A checklist for transitioning into a flexible work environment
Moving away from a more traditional work arrangement to a dynamic one is a process; don’t expect to change overnight. All members of your company will need time and information in order for things to work well. You can also use this checklist to help you plan and make the switch.
- Determine what flexible arrangements will be available
- Are you offering staff flex hours, a hybrid arrangement, or perhaps both?
- If flexible work hours is an option, do employees have to communicate their plans to their manager?
- Decide if you will have a hot-desking, desk hoteling or shared desk model
- How will you allow staff to safely secure their spot in the office?
- Plan to rearrange your office or workspace so that there is enough space between employees
- Determine how client meetings are to be conducted
- Lead by example. Most managers are keen to be in the office, but they also need to show their team that it’s okay to work from home
- Avoid “signaling.” Don’t say things like, “You’re leaving already? Must be nice.” Similarly, it would be unfair to mention during a performance evaluation that someone regularly leaves before the day is over if flex hours are an option. If their work is good, then there is no reason to discuss their choice to come in and leave early
- Management must also accept that it will be impossible to ensure all of their employees are working all of the time. They must trust their teams to do their best unless staff give them a reason to believe otherwise
- Train your managers
- Too often, it’s assumed that managers can just run with new policies and practices.

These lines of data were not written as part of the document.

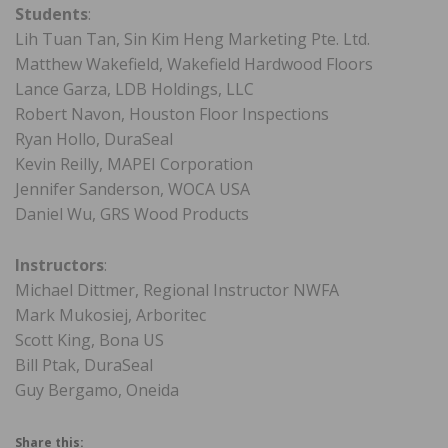
Students
:
Lih Tuan Tan, Sin Kim Heng Marketing Pte. Ltd.
Matthew Wakefield, Wakefield Hardwood Floors
Lance Garza, LDB Holdings, LLC
Robert Navon, Houston Floor Inspections
Ryan Hollo, DuraSeal
Kevin Reilly, MAPEI Corporation
Jennifer Sanderson, WOCA USA
Daniel Wu, GRS Wood Products
Instructors
:
Michael Dittmer, Regional Instructor NWFA
Mark Mukosiej, Arboritec
Scott King, Bona US
Bill Ptak, DuraSeal
Guy Bergamo, Oneida
Share this:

But if team managers don’t have enough information or training, flexible working arrangements are likely to fail. They may be as uncertain about the new arrangements are you were
- Team managers should be taught about the benefits of flexible/hybrid work, and given practical guidance and support. Company leaders can also help managers establish clear guidelines and policies, such as how staff should be contacted when they are working from home
- Shift metrics. Focus on results rather than time spent in the office. We’ve all had to work from home, and we all know that it can be successfully done
- Introduce practical technology
- It may be necessary to make some technological upgrades or additions. Not only do practical tech solutions help companies stay competitive, they also end up saving businesses time (and sometimes, money)

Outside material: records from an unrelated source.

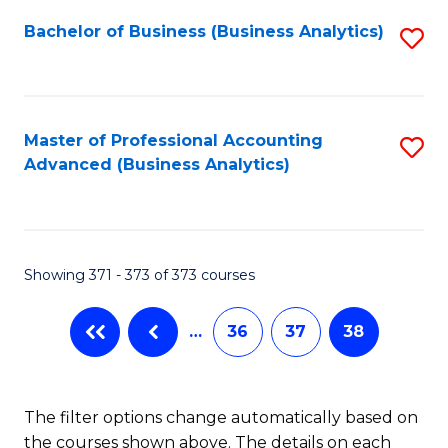
Fa
Bachelor of Business (Business Analytics)
S
to
C
Fa
Master of Professional Accounting
S
Advanced (Business Analytics)
to
C
Fa
Showing 371 - 373 of 373 courses
…
36
37
38
The filter options change automatically based on
the courses shown above. The details on each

- Companies will need an accessible office management software system like Office Control so that staff can book spaces safely and quickly. This also ensures the office doesn’t exceed capacity limits
- New webcams, monitors, sensors, etc., may also be necessary
- Ensure staff have access to resources they need when they come into the office. That includes the major stuff like printer ink, internet connection and a way to reach someone if there is a problem, to smaller stuff like hand sanitizer and staples
- Have a plan for onboarding new employees
- Consider how training will be conducted, and what information and tools new staff members will need to work remotely. Don’t forget to create team events where everyone can come together and interact with people they don’t usually see or work with
Dynamic or hybrid workplaces aren’t going anywhere. Now that employees have successfully demonstrated that they can work from home, most expect their managers to keep that option available, at least some of the time. Company leaders may find this to be a bit of an uncomfortable transition, but they are encouraged to trust their teams, and clearly communicate rules and expectations to ensure everyone is on the same page.